LONDON (AP) - A former top United Nations official cited FIFA leaders who “violate … standards of good conduct” when she resigned from a role monitoring integrity at soccer’s world body.
South African judge Navi Pillay said in an email published on Friday that FIFA put “undue influence” on her governance committee colleague Miguel Maduro, who barred Russian deputy prime minister Vitaly Mutko from re-election to FIFA’s ruling council.
The former U.N. High Commissioner for Human Rights resigned in May - days after FIFA ousted Maduro - in an email to FIFA secretary general Fatma Samoura now published by a British parliamentary committee.
Pillay told Samoura, who left the U.N. to join FIFA last year, that its integrity rules guarded against “improper interference, exercise of influence or pressure” on officials who were appointed to be independent.
“I adhere to principled conduct at all times; and cannot countenance serving in an institution, whose officials violate the norms and standards of good conduct, that they themselves adopted,” Pillay wrote.

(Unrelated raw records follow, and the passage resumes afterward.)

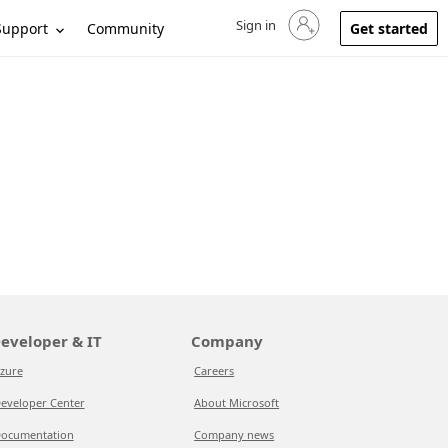
Sign in
Sign in to your account
Support
Community
Get started
eveloper & IT
Company
zure
Careers
eveloper Center
About Microsoft
ocumentation
Company news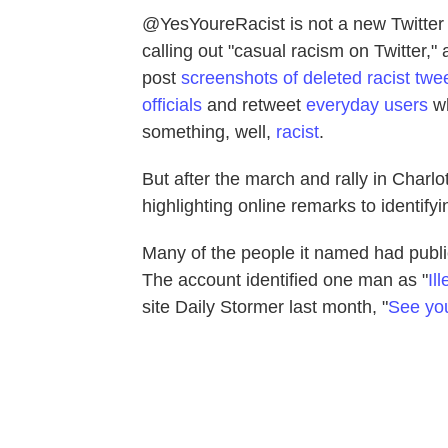
@YesYoureRacist is not a new Twitter
calling out "casual racism on Twitter,"
post
screenshots of deleted racist twe
officials
and retweet
everyday users
wh
something, well,
racist
.
But after the march and rally in Charlot
highlighting online remarks to identify
Many of the people it named had publicl
The account identified one man as "
Il
site Daily Stormer last month, "
See you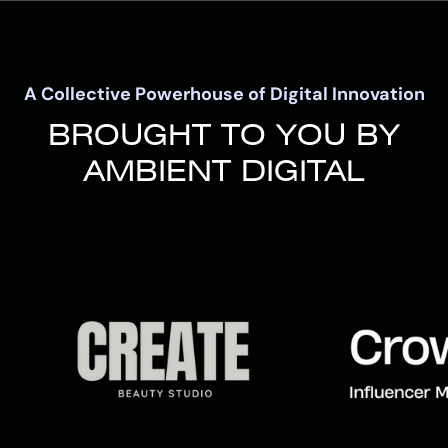
A Collective Powerhouse of Digital Innovation
BROUGHT TO YOU BY
AMBIENT DIGITAL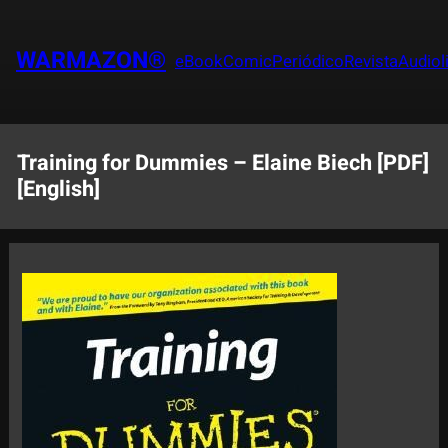
Saltar
al
WARMAZON®
eBook
Comic
Periódico
Revista
Audiol
contenido
Training for Dummies – Elaine Biech [PDF]
[English]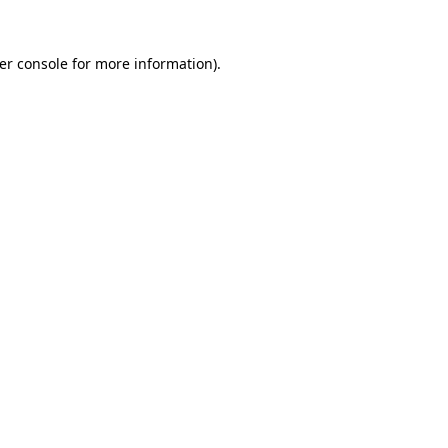
er console
for more information).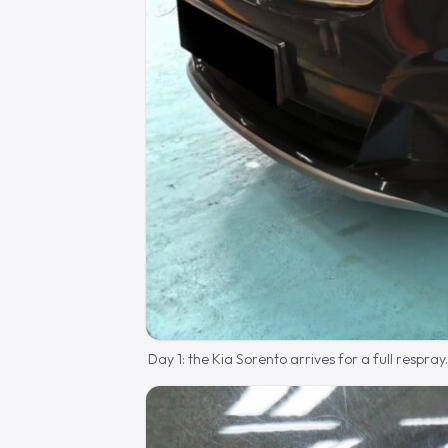
Day 1: the Kia Sorento arrives for a full respray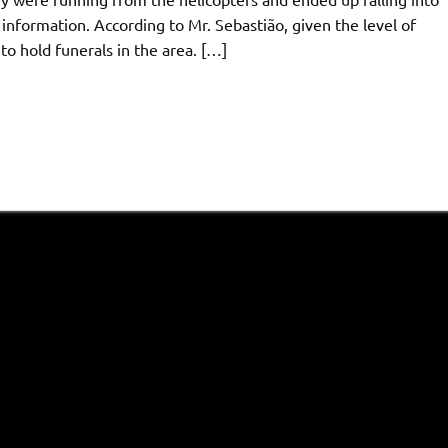
 information. According to Mr. Sebastião, given the level of
to hold funerals in the area. […]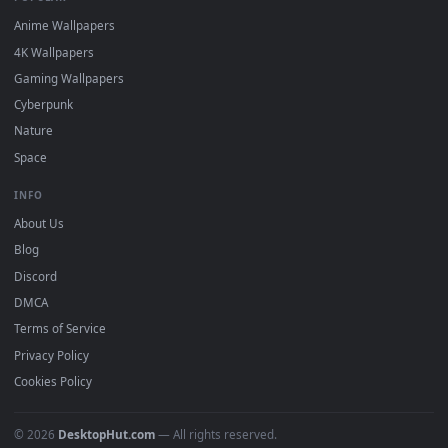
DESKTOPHUT
.
Free 4K live wallpapers & animated backgrounds for Windows, macOS
mobile. Updated daily.
BROWSE
Submit a Wallpaper
Recent
Popular
Featured
Must Have
All Categories
POPULAR
Anime Wallpapers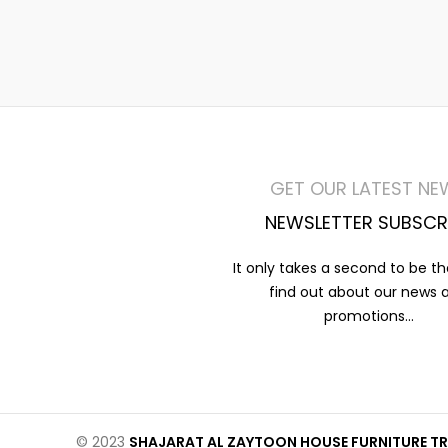
GET OUR LATEST NE
NEWSLETTER SUBSCR
It only takes a second to be the
find out about our news 
promotions...
© 2023
SHAJARAT AL ZAYTOON HOUSE FURNITURE TR 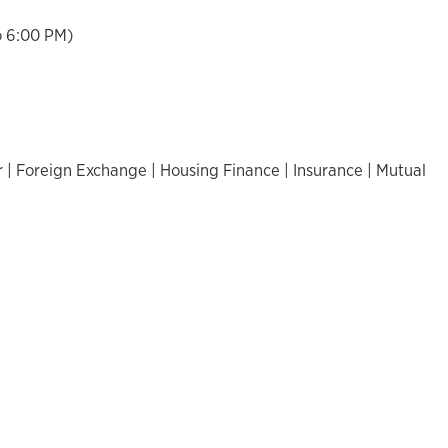
o 6:00 PM)
 | Foreign Exchange | Housing Finance | Insurance | Mutual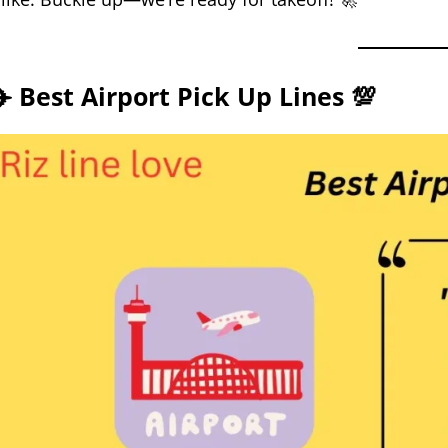
✈️ Best Airport Pick Up Lines 💯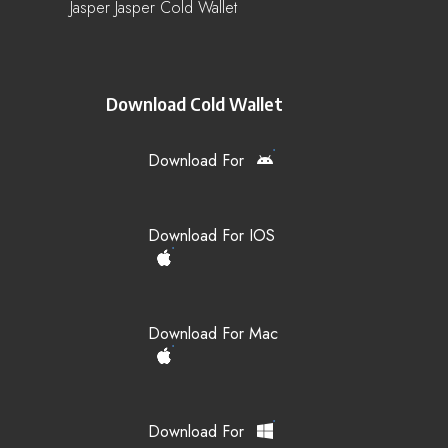
Jasper Jasper Cold Wallet
Download Cold Wallet
Download For
Download For IOS
Download For Mac
Download For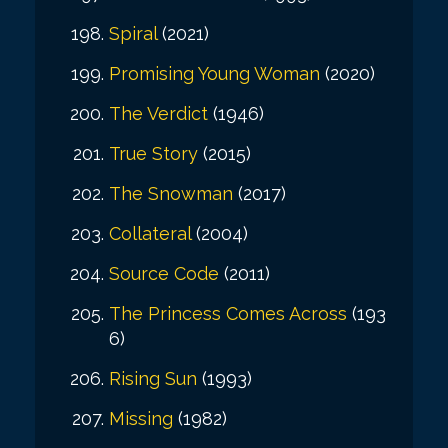
Spiral
(2021)
Promising Young Woman
(2020)
The Verdict
(1946)
True Story
(2015)
The Snowman
(2017)
Collateral
(2004)
Source Code
(2011)
The Princess Comes Across
(193
6)
Rising Sun
(1993)
Missing
(1982)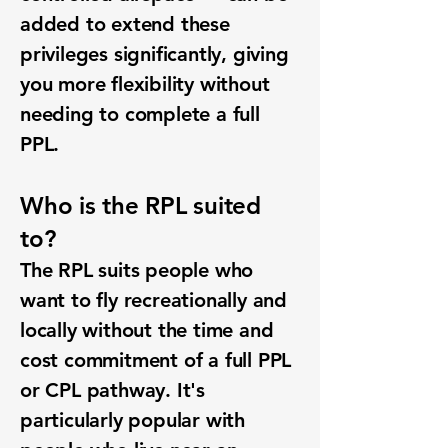
added to extend these
privileges significantly, giving
you more flexibility without
needing to complete a full
PPL.
Who is the RPL suited
to?
The RPL suits people who
want to fly recreationally and
locally without the time and
cost commitment of a full PPL
or CPL pathway. It's
particularly popular with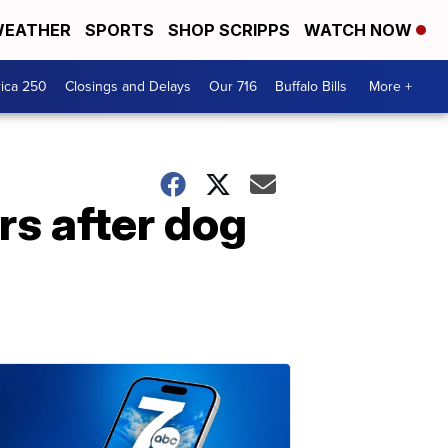
EATHER
SPORTS
SHOP SCRIPPS
WATCH NOW
ica 250
Closings and Delays
Our 716
Buffalo Bills
More +
s after dog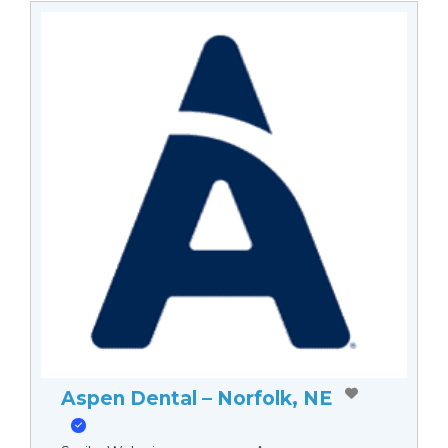
Aspen Dental – Norfolk, NE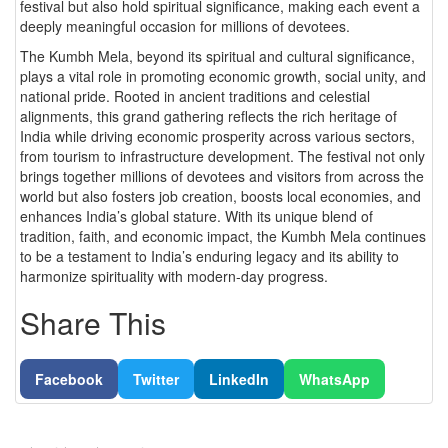
festival but also hold spiritual significance, making each event a
deeply meaningful occasion for millions of devotees.
The Kumbh Mela, beyond its spiritual and cultural significance,
plays a vital role in promoting economic growth, social unity, and
national pride. Rooted in ancient traditions and celestial
alignments, this grand gathering reflects the rich heritage of
India while driving economic prosperity across various sectors,
from tourism to infrastructure development. The festival not only
brings together millions of devotees and visitors from across the
world but also fosters job creation, boosts local economies, and
enhances India’s global stature. With its unique blend of
tradition, faith, and economic impact, the Kumbh Mela continues
to be a testament to India’s enduring legacy and its ability to
harmonize spirituality with modern-day progress.
Share This
Facebook
Twitter
LinkedIn
WhatsApp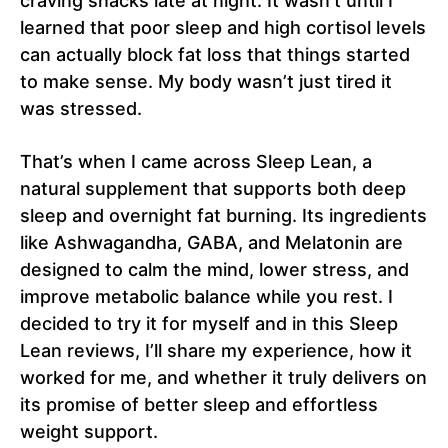
craving snacks late at night. It wasn’t until I
learned that poor sleep and high cortisol levels
can actually block fat loss that things started
to make sense. My body wasn’t just tired it
was stressed.
That’s when I came across Sleep Lean, a
natural supplement that supports both deep
sleep and overnight fat burning. Its ingredients
like Ashwagandha, GABA, and Melatonin are
designed to calm the mind, lower stress, and
improve metabolic balance while you rest. I
decided to try it for myself and in this Sleep
Lean reviews, I’ll share my experience, how it
worked for me, and whether it truly delivers on
its promise of better sleep and effortless
weight support.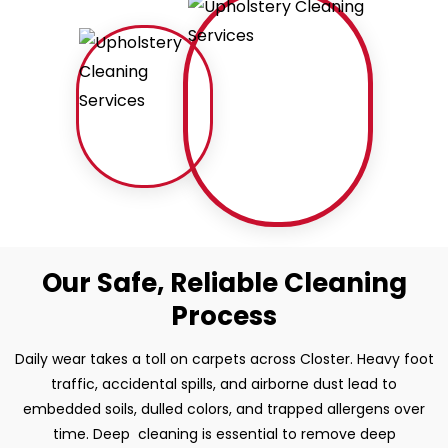
Our Safe, Reliable Cleaning
Process
Daily wear takes a toll on carpets across Closter. Heavy foot
traffic, accidental spills, and airborne dust lead to
embedded soils, dulled colors, and trapped allergens over
time. Deep cleaning is essential to remove deep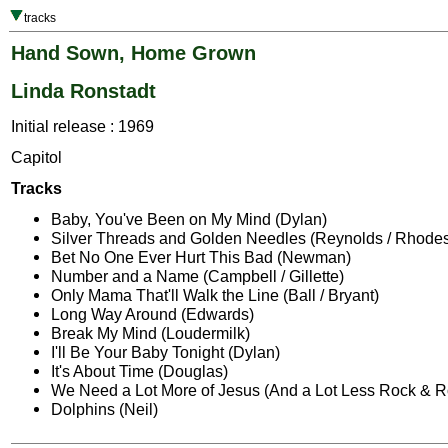
tracks
Hand Sown, Home Grown
Linda Ronstadt
Initial release : 1969
Capitol
Tracks
Baby, You've Been on My Mind (Dylan)
Silver Threads and Golden Needles (Reynolds / Rhode
Bet No One Ever Hurt This Bad (Newman)
Number and a Name (Campbell / Gillette)
Only Mama That'll Walk the Line (Ball / Bryant)
Long Way Around (Edwards)
Break My Mind (Loudermilk)
I'll Be Your Baby Tonight (Dylan)
It's About Time (Douglas)
We Need a Lot More of Jesus (And a Lot Less Rock & Ro
Dolphins (Neil)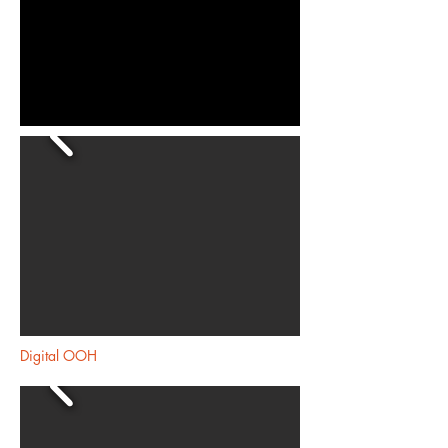
Digital OOH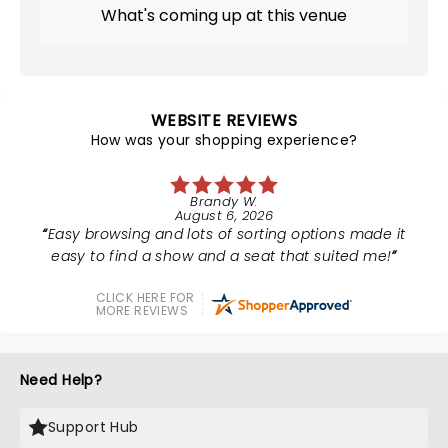
What's coming up at this venue
WEBSITE REVIEWS
How was your shopping experience?
Brandy W.
August 6, 2026
Easy browsing and lots of sorting options made it
easy to find a show and a seat that suited me!
CLICK HERE FOR
MORE REVIEWS
Need Help?
Support Hub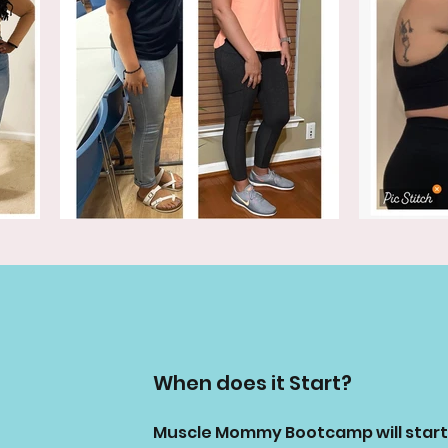
When does it Start?
Muscle Mommy Bootcamp will start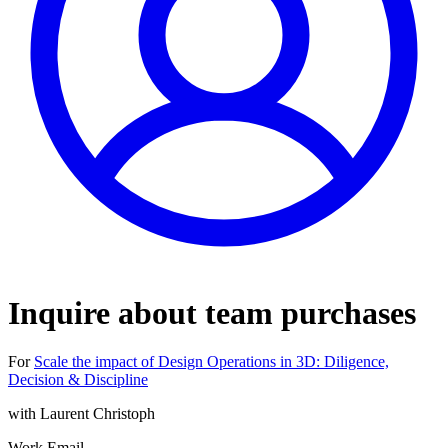
Inquire about team purchases
For
Scale the impact of Design Operations in 3D: Diligence,
Decision & Discipline
with
Laurent Christoph
Work Email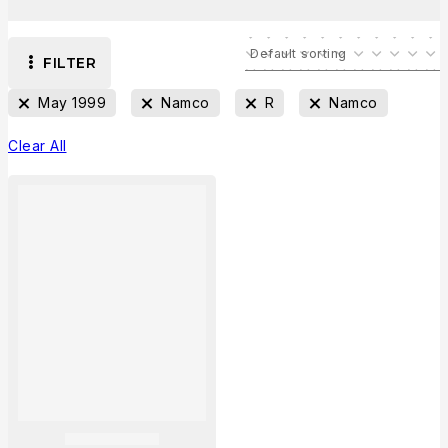
FILTER
May 1999
Namco
R
Namco
Clear All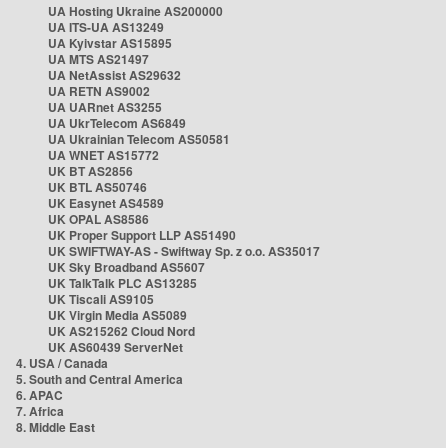
UA Hosting Ukraine AS200000
UA ITS-UA AS13249
UA Kyivstar AS15895
UA MTS AS21497
UA NetAssist AS29632
UA RETN AS9002
UA UARnet AS3255
UA UkrTelecom AS6849
UA Ukrainian Telecom AS50581
UA WNET AS15772
UK BT AS2856
UK BTL AS50746
UK Easynet AS4589
UK OPAL AS8586
UK Proper Support LLP AS51490
UK SWIFTWAY-AS - Swiftway Sp. z o.o. AS35017
UK Sky Broadband AS5607
UK TalkTalk PLC AS13285
UK Tiscali AS9105
UK Virgin Media AS5089
UK AS215262 Cloud Nord
UK AS60439 ServerNet
4. USA / Canada
5. South and Central America
6. APAC
7. Africa
8. Middle East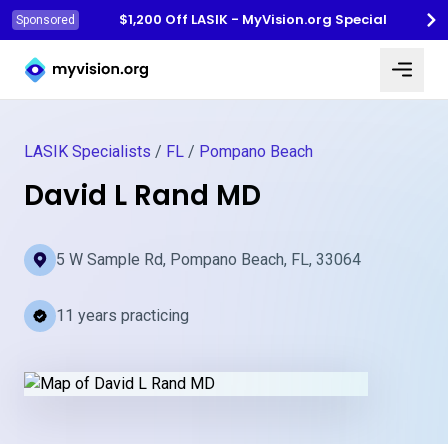
$1,200 Off LASIK - MyVision.org Special
Sponsored
Myvision.org Home
LASIK Specialists
/
FL
/
Pompano Beach
David L Rand MD
5 W Sample Rd, Pompano Beach, FL, 33064
11 years practicing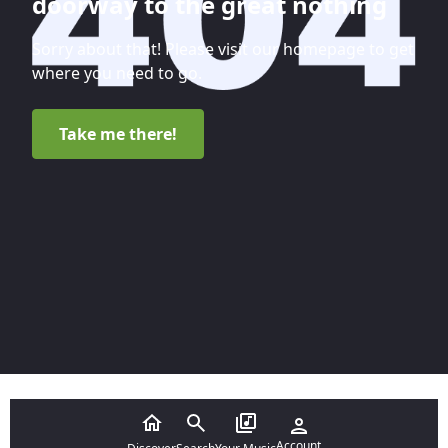
doorway to the great nothing
Sorry about that! Please visit our homepage to get
where you need to go.
Take me there!
Account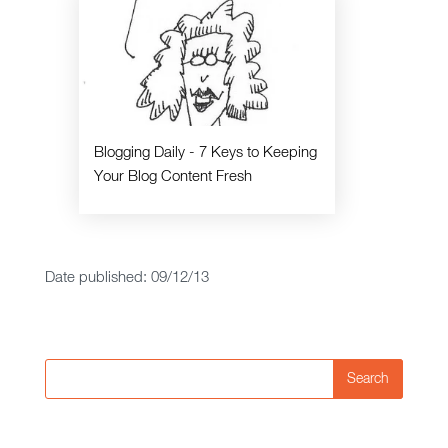
Blogging Daily - 7 Keys to Keeping
Your Blog Content Fresh
Date published: 09/12/13
Search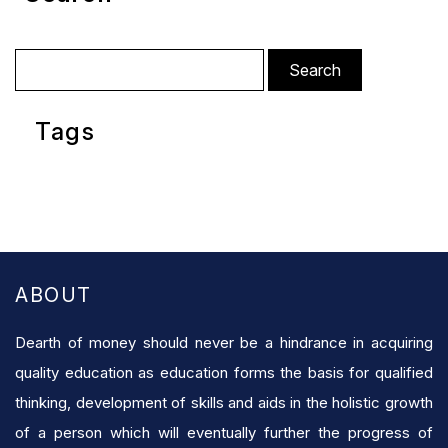
Search
for:
Tags
ABOUT
Dearth of money should never be a hindrance in acquiring
quality education as education forms the basis for qualified
thinking, development of skills and aids in the holistic growth
of a person which will eventually further the progress of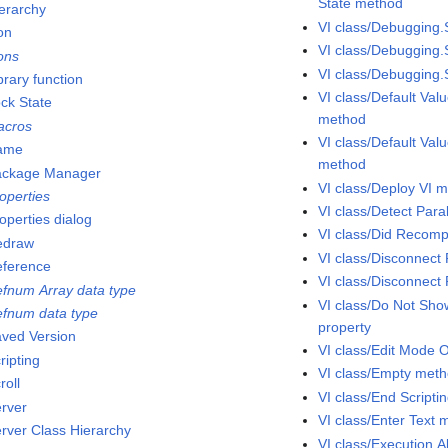
State method
ierarchy
VI class/Debugging.
on
VI class/Debugging
cons
VI class/Debugging
brary function
VI class/Default Val
ock State
method
acros
VI class/Default Valu
ame
method
ackage Manager
VI class/Deploy VI 
operties
VI class/Detect Par
operties dialog
VI class/Did Recompi
edraw
VI class/Disconnect
eference
VI class/Disconnect
efnum Array data type
VI class/Do Not Sh
efnum data type
property
aved Version
VI class/Edit Mode 
ripting
VI class/Empty met
roll
VI class/End Script
erver
VI class/Enter Text
erver Class Hierarchy
VI class/Execution.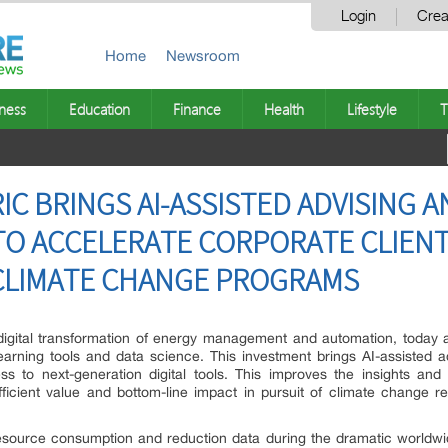
Login
Crea
Home
Newsroom
ness
Education
Finance
Health
Lifestyle
T
C BRINGS AI-ASSISTED ADVISING 
O ACCELERATE CORPORATE CLIENT
 CLIMATE CHANGE PROGRAMS
e digital transformation of energy management and automation, today
earning tools and data science. This investment brings AI-assisted ad
ccess to next-generation digital tools. This improves the insights a
 efficient value and bottom-line impact in pursuit of climate change 
esource consumption and reduction data during the dramatic worldwid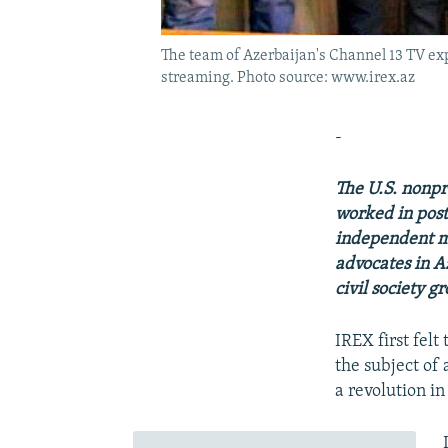
The team of Azerbaijan's Channel 13 TV exp
streaming. Photo source: www.irex.az
-
The U.S. nonpr
worked in post
independent me
advocates in Az
civil society g
IREX first fel
the subject o
a revolution in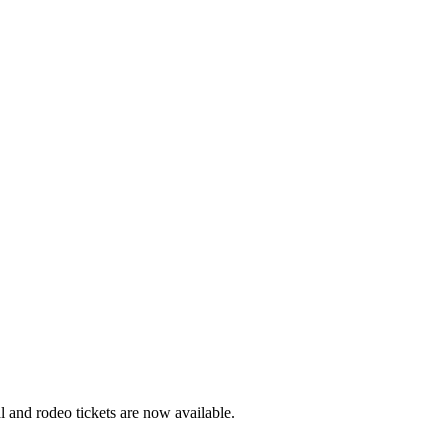
 and rodeo tickets are now available.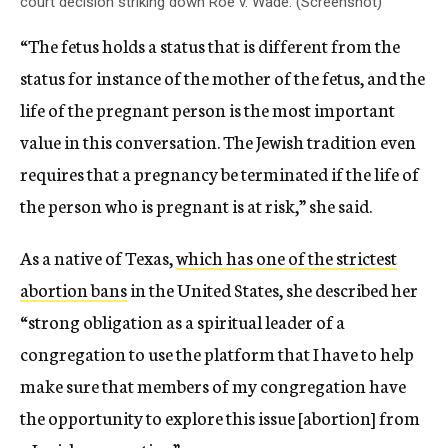
court decision striking down Roe v. Wade. (Screenshot)
“The fetus holds a status that is different from the
status for instance of the mother of the fetus, and the
life of the pregnant person is the most important
value in this conversation. The Jewish tradition even
requires that a pregnancy be terminated if the life of
the person who is pregnant is at risk,” she said.
As a native of Texas,
which has one of the strictest
abortion bans
in the United States, she described her
“strong obligation as a spiritual leader of a
congregation to use the platform that I have to help
make sure that members of my congregation have
the opportunity to explore this issue [abortion] from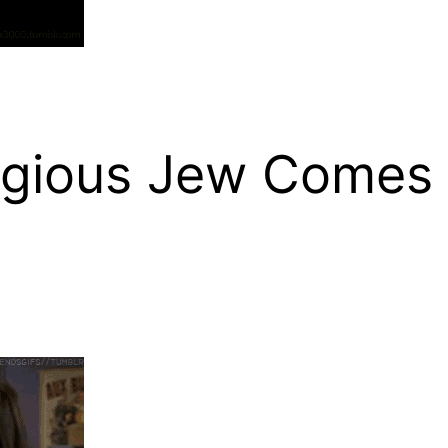
igious Jew Comes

Maduro met with British lawmakers on Wednesday and told how Samoura and FIFA President Gianni Infantino pressured him to protect Mutko.
Blocking Mutko over rules prohibiting government interference would be a “disaster” for the 2018 World Cup and threaten Infantino’s presidency, Maduro claimed Samoura told him.
Mutko was forced to give up his FIFA Council seat representing European soccer, though continues to chair Russia’s committee organizing the 2018 World Cup.
Maduro’s ouster provoked three independent colleagues to resign in protest: Pillay, corporate human rights expert Ron Popper, and New York University law professor Joseph Weiler.
Weiler confirmed this week he has filed a complaint against Infantino to FIFA’s ethics committee. That panel is under new leadership after Infantino also orchestrated the exit in May of chief judge Hans-Joachim Eckert and prosecutor Cornel Borbely.
FIFA on Wednesday dismissed Maduro’s claims as “factually incorrect.”